Core Data & Community (NYC Tech for Good)
- Jess Lee of DoSomething.org and COO of The Practical Dev
- Saron Yitbarek (Twitter | website, "Bloggytoons")
- Ben Halpern (CEO, The Practical Dev | Twitter)
organized a meeting of NYC Tech for Good (Meetup) to address The Current Situation (i.e., the 2016 election outcome). This was a chance for the the NYC Tech community of devs (and Project Managers! and Data Scientists! Students! et al.) to pour out our hearts and put our heads together. Thanks to the organizers, including ClarifAI for providing pizza and refreshments and DoSomething.org for the space.
I highly recommend reading Kevin Scott's notes (including numbered takeaway list and helpful links) over on Medium. It will give you a broader idea of what was said, whereas my notes are more narrowly focused on what interested me and may go slightly deeper into the subject.
Concerns were raised last night and this morning on the Meetup Event Discussion about not duplicating efforts already being made by groups like the ACLU, Southern Poverty Law Center, and Obama/Eric Holder's post-presidency plans focusing on redistricting, but instead reaching out to existing organizations to see how we can help.
One person emphasized the importance of applying tech to areas where it hasn't been already applied (e.g., the ACLU and SPLC already have apps for people to report rights abuses) and mentioned environmentalism as an area not covered by tech; of note, it was a private homeowner in Flint who first discovered lead in their water.
The effects the election has had and will have on children was brought up. I'll echo Dan Metz on the urgency to fix NYC's foster care system. The state of this system that serves thousands of NYC's most vulnerable children and young adults is dire, and I think it qualifies as an area where tech is not yet involved but could have a major and direct impact.
Cryptography/encryption and how to organize under a surveillance state was mentioned several times with TOR, 2FA, Signal (all described in the Medium article) and VPN (Wiki) being held up as the current standards. "Encryption should be the standard."
My favorite quote of the night was "Just give me a repo; I don't care if it's on Github or Bitbucket." People are eager to start coding from a curated repo. There was also discussion of planning a hack night/hackathon. But we need to get Project Managers involved, who can turn how to satisfy the client into a list of actionable items, targets, and resources needed. Project Managers, get involved!
Becoming active in smaller, state and local government races was bought up several times, especially in preparation of getting voters excited for the next midterm elections in 2018. In 2018, 25 Democratic Senate seats will be voted on compared to only 8 Republican ones.

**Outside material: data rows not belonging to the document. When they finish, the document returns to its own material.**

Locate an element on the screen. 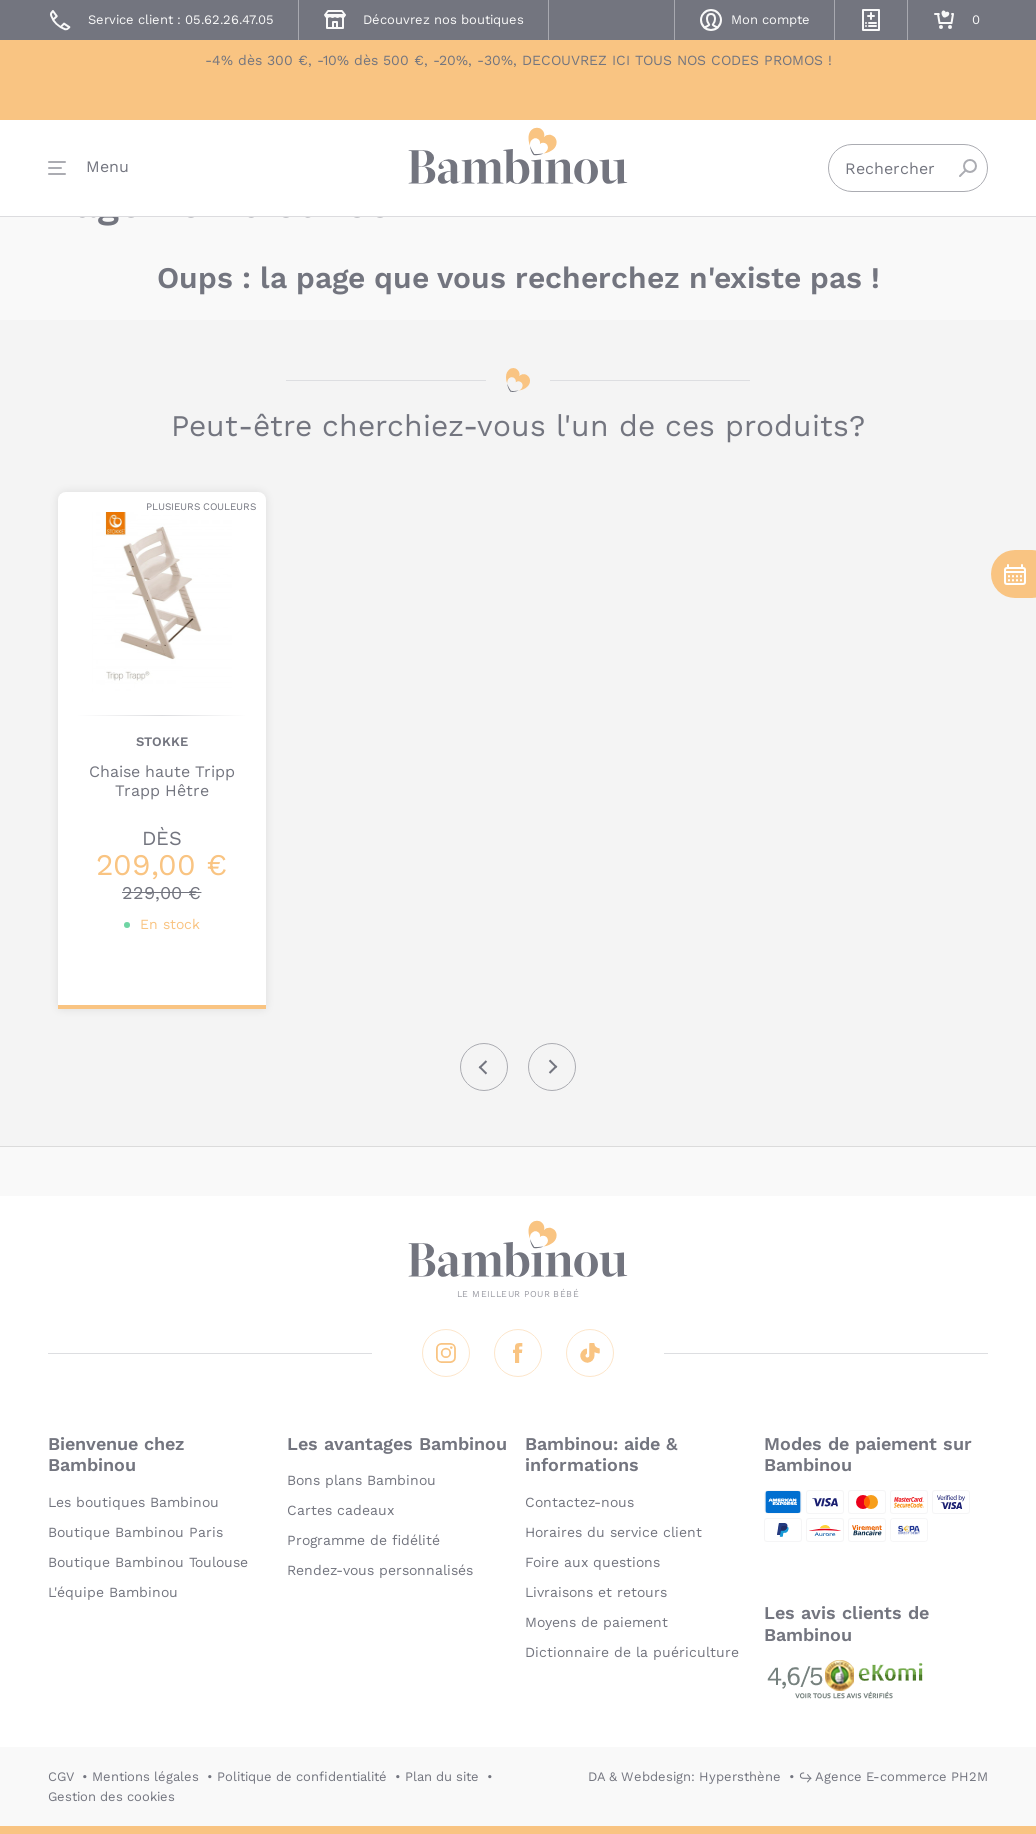 The height and width of the screenshot is (1834, 1036). CGV is located at coordinates (61, 1776).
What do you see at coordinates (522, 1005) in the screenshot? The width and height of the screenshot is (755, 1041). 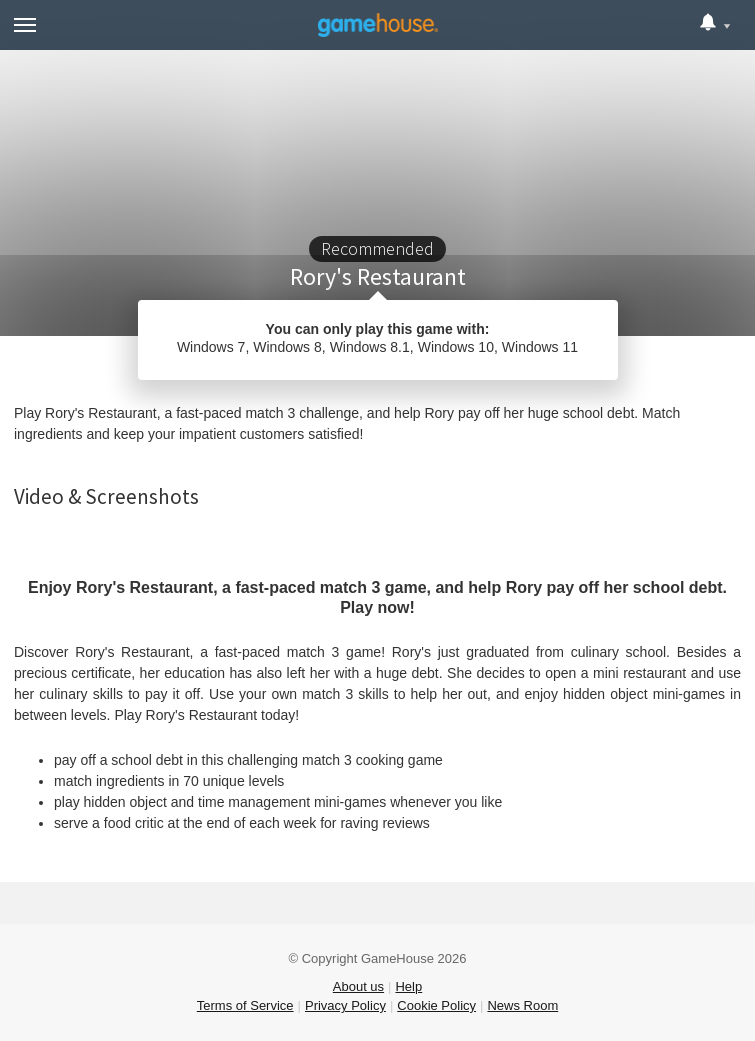 I see `News Room` at bounding box center [522, 1005]. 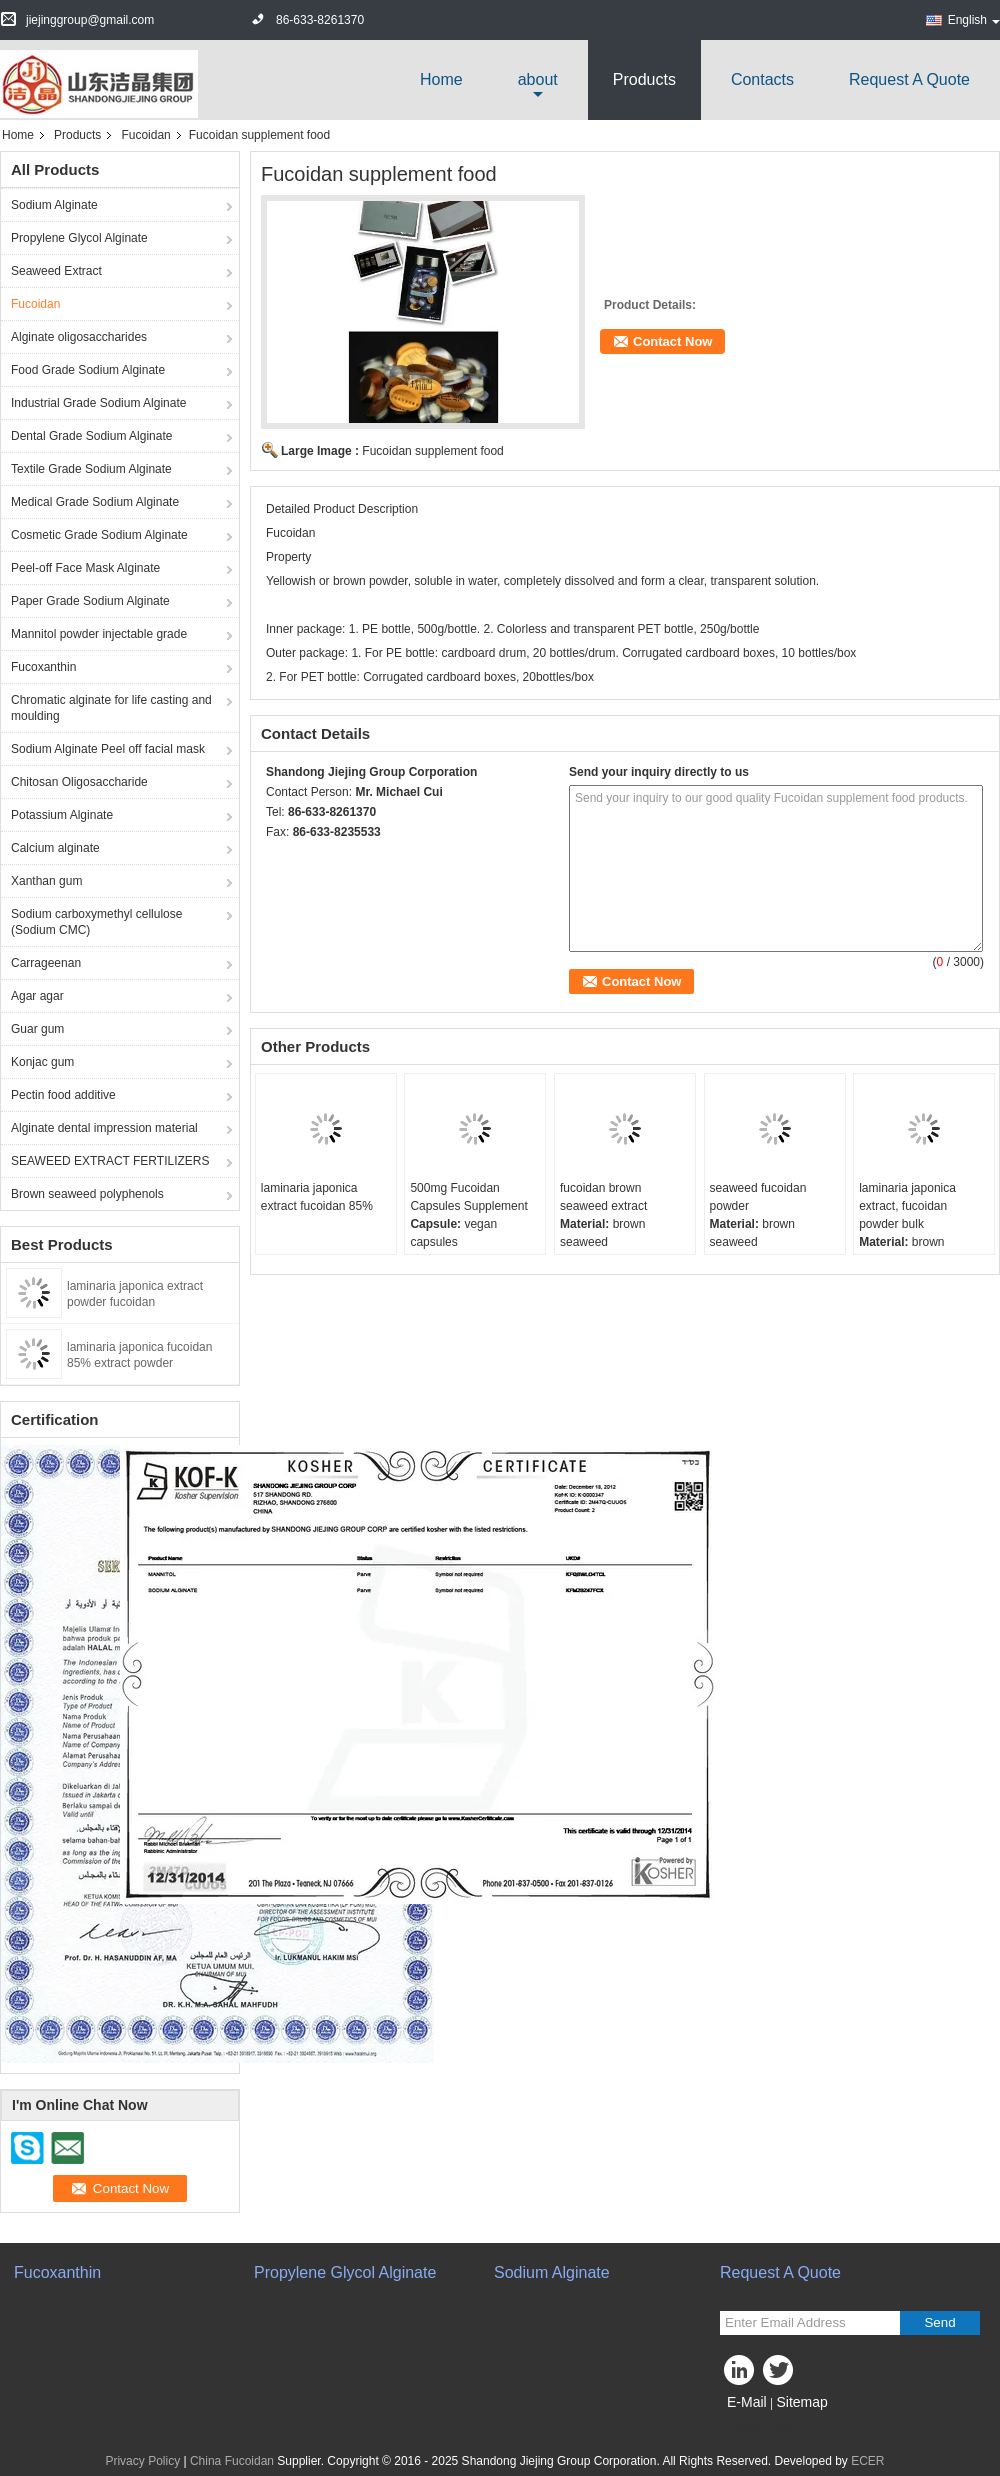 The width and height of the screenshot is (1000, 2476). What do you see at coordinates (99, 634) in the screenshot?
I see `Mannitol powder injectable grade` at bounding box center [99, 634].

One idea was to reach out to people who voted for Obama in previous elections but didn't vote Democrat in 2016 to find out why (whether because of disinterest or voter suppression), then target this audience with a First 100 Days mailing list that tells them what the next President is doing that affects them directly.

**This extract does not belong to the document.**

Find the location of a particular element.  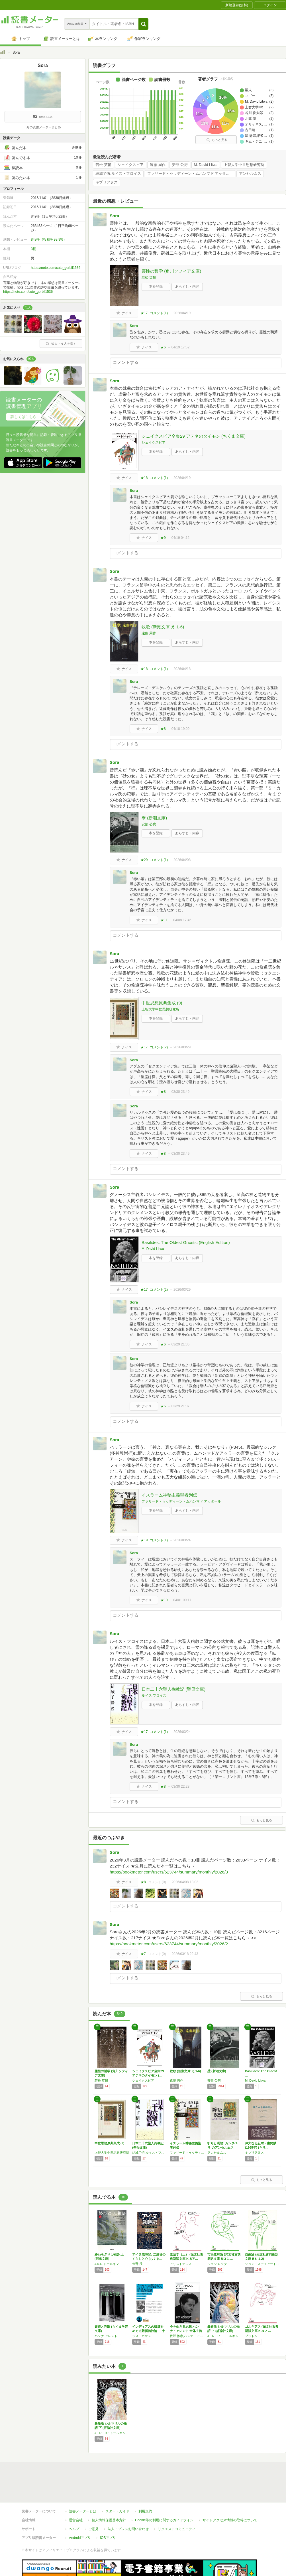 法人・プレスお問い合わせ is located at coordinates (128, 2529).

Republicans also have ALEC to make cookie-cutter legislation for their causes (Last Week Tonight made a video about state legislatures & ALEC). Should Democrats have something similar and also look to organizations like the Tea Party and how they mobilized people for local races?
Getting involved in "meatspace" with existing organizations you care about was suggested; to that end I would like to recommend NewYorkCares.org for volunteering opportunities locally and also echo a voice at the meeting the urged others to give their time and/or resources to Coalition for Queens (C4Q) which runs Access Code. As a current C4Q student, I can attest to our need for resources and volunteers, as well as the powerful impact the program can have on its students and diversity in tech as a whole.
Code.gov, the US Digital Services, and CodeCorps were mentioned as resources to look into using. There was also a representative from Witness there who spoke out for prioritizing compassion and solidarity over trite empathy and pursuing actions that would build a strong personal sense of connection.
Those are my tech-related take-aways from the meeting (there were a lot more emotional and personal takeaways, which I'm happy to discuss somewhere else). The picture on this post is of the notes Ben Halpern took for things to do with the group as it goes on. Thanks to everyone who came or wanted to come and is researching what happened.
Tech can't fix everything, but we as technologists can "ring the bells that still can ring."